:: Problem to work on ::
Task for the records below: please copy exactly, and only, the lines from the one containing "08. aug. 2026 o 15:00" to the last line, both included, leaving out the pictures.

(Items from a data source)
---

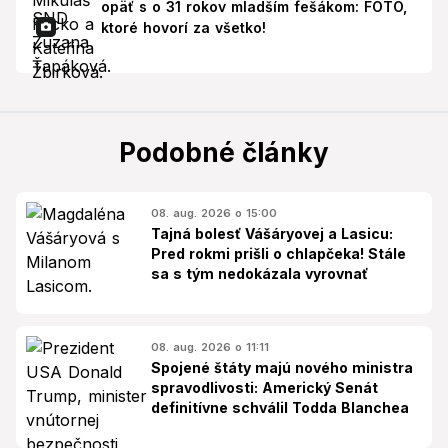
opäť s o 31 rokov mladším fešákom: FOTO,
ktoré hovorí za všetko!
Podobné články
08. aug. 2026 o 15:00
Tajná bolesť Vášáryovej a Lasicu:
Pred rokmi prišli o chlapčeka! Stále
sa s tým nedokázala vyrovnať
08. aug. 2026 o 11:11
Spojené štáty majú nového ministra
spravodlivosti: Americký Senát
definitívne schválil Todda Blanchea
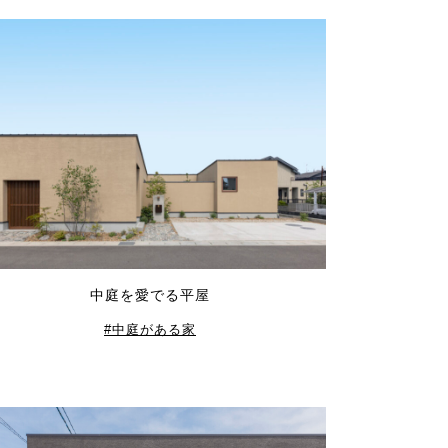
中庭を愛でる平屋
中庭がある家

---

:: Written response ::
08. aug. 2026 o 15:00
Tajná bolesť Vášáryovej a Lasicu:
Pred rokmi prišli o chlapčeka! Stále
sa s tým nedokázala vyrovnať
08. aug. 2026 o 11:11
Spojené štáty majú nového ministra
spravodlivosti: Americký Senát
definitívne schválil Todda Blanchea
中庭を愛でる平屋
中庭がある家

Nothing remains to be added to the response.